◆ **PROBLEM REQUIREMENTS**
Read through the data, and wherever a line holds the word "werden", write that line out.

(Saved data entries)
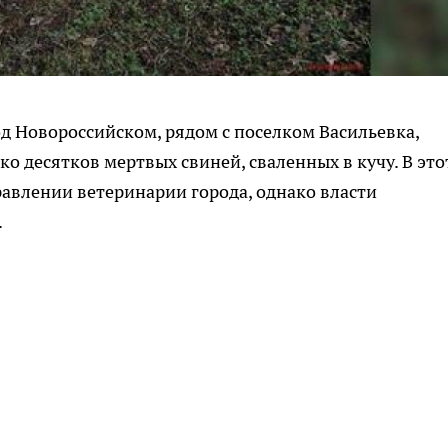
под Новороссийском, рядом с поселком Васильевка,
о десятков мертвых свиней, сваленных в кучу. В это
равлении ветеринарии города, однако власти
.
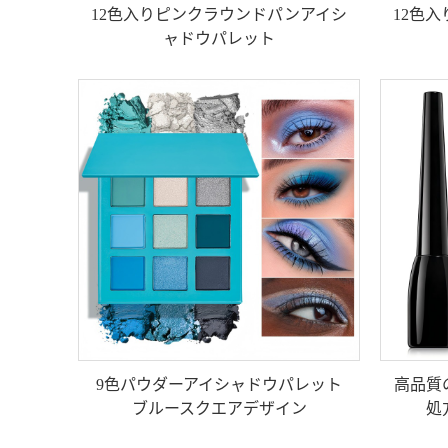
12色入りピンクラウンドパンアイシ
12色
ャドウパレット
9色パウダーアイシャドウパレット
高品質
ブルースクエアデザイン
処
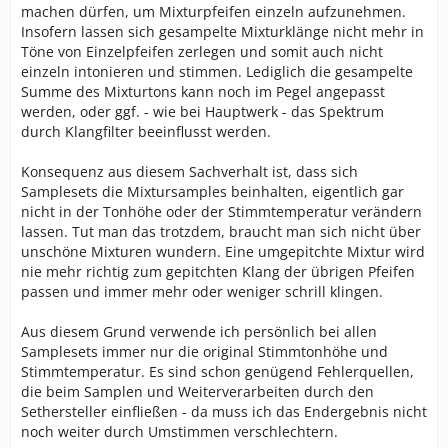
machen dürfen, um Mixturpfeifen einzeln aufzunehmen.
Insofern lassen sich gesampelte Mixturklänge nicht mehr in
Töne von Einzelpfeifen zerlegen und somit auch nicht
einzeln intonieren und stimmen. Lediglich die gesampelte
Summe des Mixturtons kann noch im Pegel angepasst
werden, oder ggf. - wie bei Hauptwerk - das Spektrum
durch Klangfilter beeinflusst werden.
Konsequenz aus diesem Sachverhalt ist, dass sich
Samplesets die Mixtursamples beinhalten, eigentlich gar
nicht in der Tonhöhe oder der Stimmtemperatur verändern
lassen. Tut man das trotzdem, braucht man sich nicht über
unschöne Mixturen wundern. Eine umgepitchte Mixtur wird
nie mehr richtig zum gepitchten Klang der übrigen Pfeifen
passen und immer mehr oder weniger schrill klingen.
Aus diesem Grund verwende ich persönlich bei allen
Samplesets immer nur die original Stimmtonhöhe und
Stimmtemperatur. Es sind schon genügend Fehlerquellen,
die beim Samplen und Weiterverarbeiten durch den
Sethersteller einfließen - da muss ich das Endergebnis nicht
noch weiter durch Umstimmen verschlechtern.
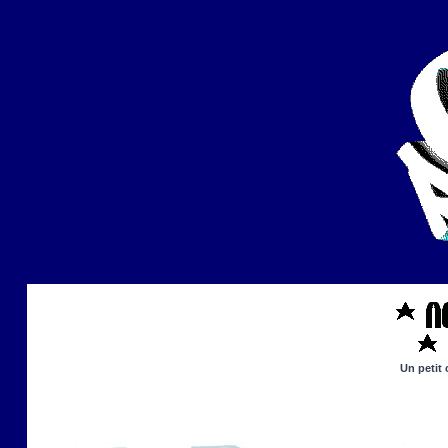
Un petit 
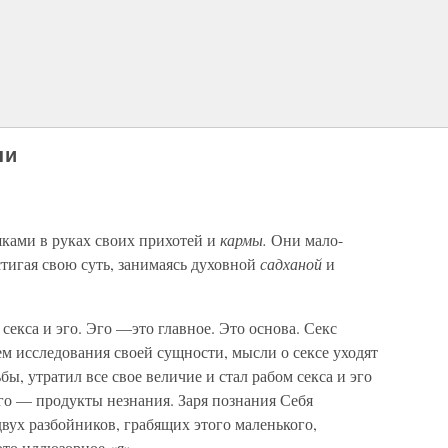
ни
ками в руках своих прихотей и
кармы.
Они мало-
стигая свою суть, занимаясь духовной
садханой
и
секса и эго. Эго —это главное. Это основа. Секс
тем исследования своей сущности, мысли о сексе уходят
бы, утратил все свое величие и стал рабом секса и эго
эго — продукты незнания. Заря познания Себя
двух разбойников, грабящих этого маленького,
это иллюзорное «я».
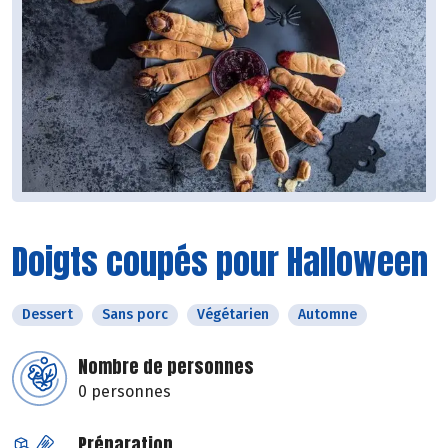
Doigts coupés pour Halloween
Dessert
Sans porc
Végétarien
Automne
Nombre de personnes
0 personnes
Préparation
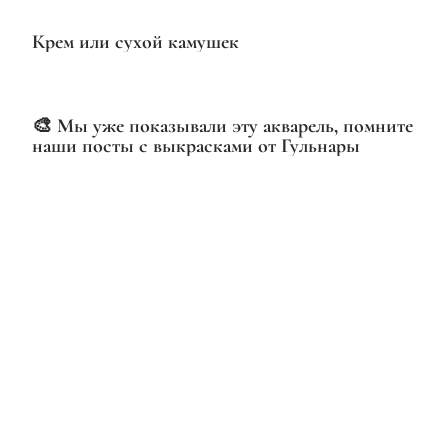
Крем или сухой камушек
🎨 Мы уже показывали эту акварель, помните
наши посты с выкрасками от Гульнары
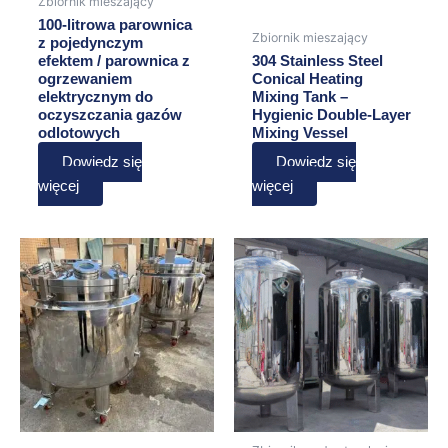
Zbiornik mieszający
100-litrowa parownica
Zbiornik mieszający
z pojedynczym
efektem / parownica z
304 Stainless Steel
ogrzewaniem
Conical Heating
elektrycznym do
Mixing Tank –
oczyszczania gazów
Hygienic Double-Layer
odlotowych
Mixing Vessel
Dowiedz się
Dowiedz się
więcej
więcej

◆ **TASK RESULT**
werden, oder ggf. - wie bei Hauptwerk - das Spektrum
durch Klangfilter beeinflusst werden.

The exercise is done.